(Stored dataset items)
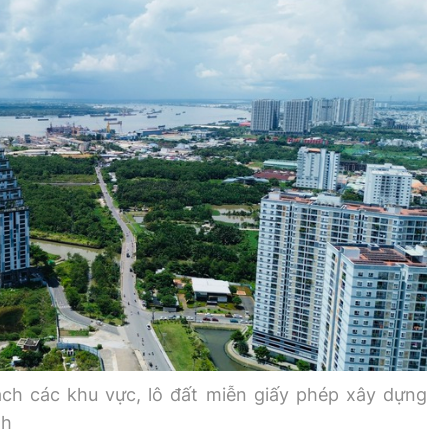
Bình luận
Sản phẩm mới
Hậu trường sao
AI
360 độ thể thao
Tư vấn
Video
Thời sự
Khám phá
Camera giao thông
Câu chuyện giao thông
Lăng kính xây dựng
h các khu vực, lô đất miễn giấy phép xây dựng
Giải trí - Thể thao
nh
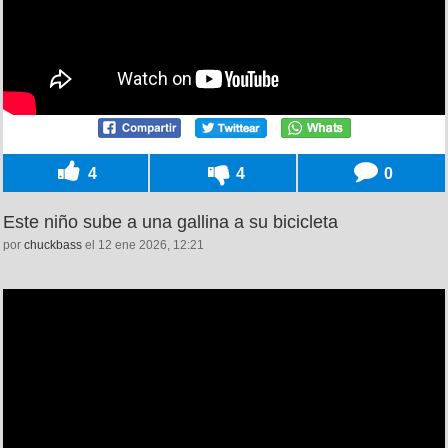
4
4
0
Este niño sube a una gallina a su bicicleta
por
chuckbass
el 12 ene 2026, 12:21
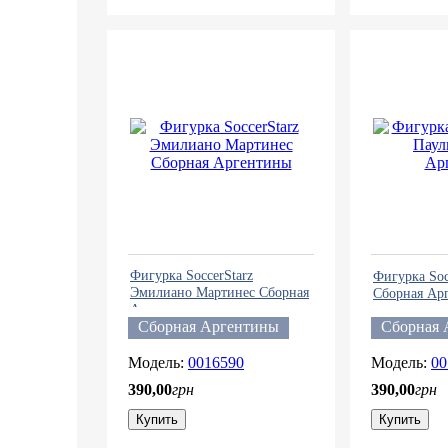
Фигурка SoccerStarz
Фигурка Soc
Эмилиано Мартинес Сборная
Сборная Ар
Аргентины
Сборная Аргентины
Сборная 
0016590
00
390
,
00
грн
390
,
00
грн
Купить
Купить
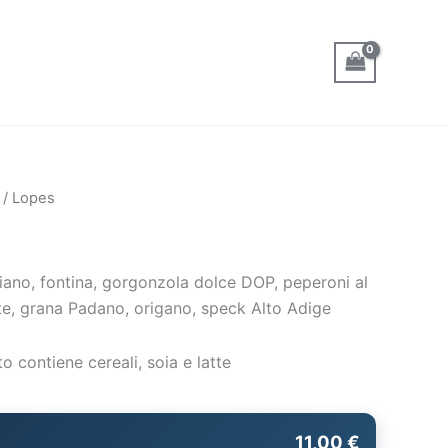
/ Lopes
iano, fontina, gorgonzola dolce DOP, peperoni al
te, grana Padano, origano, speck Alto Adige
o contiene cereali, soia e latte
11,00 €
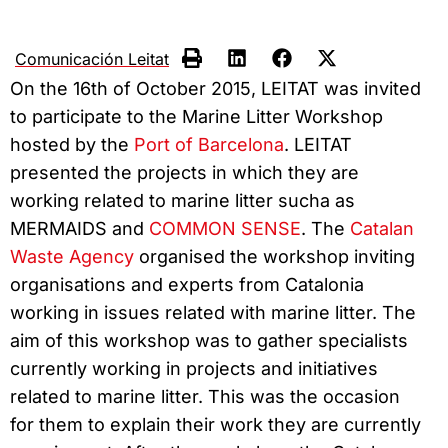
Comunicación Leitat
On the 16th of October 2015, LEITAT was invited
to participate to the Marine Litter Workshop
hosted by the
Port of Barcelona
. LEITAT
presented the projects in which they are
working related to marine litter sucha as
MERMAIDS and
COMMON SENSE
. The
Catalan
Waste Agency
organised the workshop inviting
organisations and experts from Catalonia
working in issues related with marine litter. The
aim of this workshop was to gather specialists
currently working in projects and initiatives
related to marine litter. This was the occasion
for them to explain their work they are currently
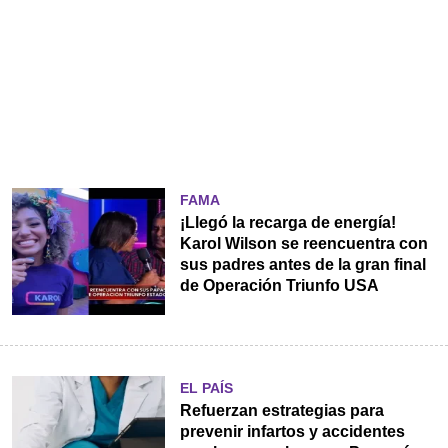
FAMA
¡Llegó la recarga de energía!
Karol Wilson se reencuentra con
sus padres antes de la gran final
de Operación Triunfo USA
EL PAÍS
Refuerzan estrategias para
prevenir infartos y accidentes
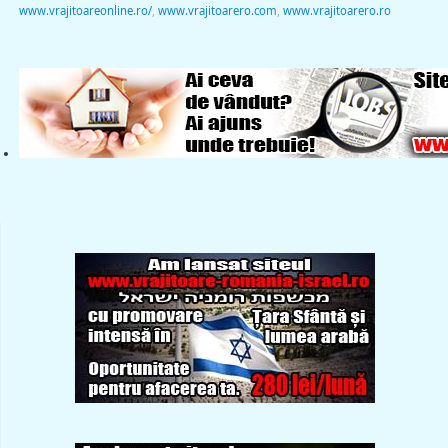
www.vrajitoareonline.ro/
,
www.vrajitoarero.com
,
www.vrajitoarero.ro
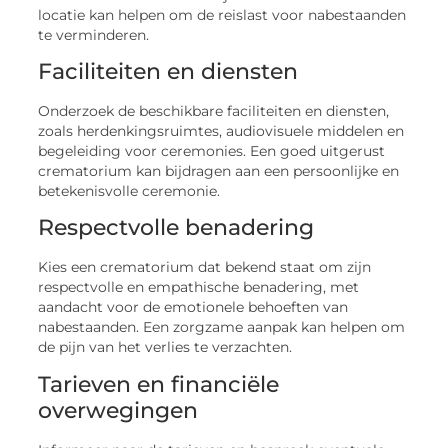
locatie kan helpen om de reislast voor nabestaanden
te verminderen.
Faciliteiten en diensten
Onderzoek de beschikbare faciliteiten en diensten,
zoals herdenkingsruimtes, audiovisuele middelen en
begeleiding voor ceremonies. Een goed uitgerust
crematorium kan bijdragen aan een persoonlijke en
betekenisvolle ceremonie.
Respectvolle benadering
Kies een crematorium dat bekend staat om zijn
respectvolle en empathische benadering, met
aandacht voor de emotionele behoeften van
nabestaanden. Een zorgzame aanpak kan helpen om
de pijn van het verlies te verzachten.
Tarieven en financiële
overwegingen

■ Exercise: Go through the data, and copy each line in which the word "voor" appears.

■ Output of the exercise:
locatie kan helpen om de reislast voor nabestaanden
begeleiding voor ceremonies. Een goed uitgerust
aandacht voor de emotionele behoeften van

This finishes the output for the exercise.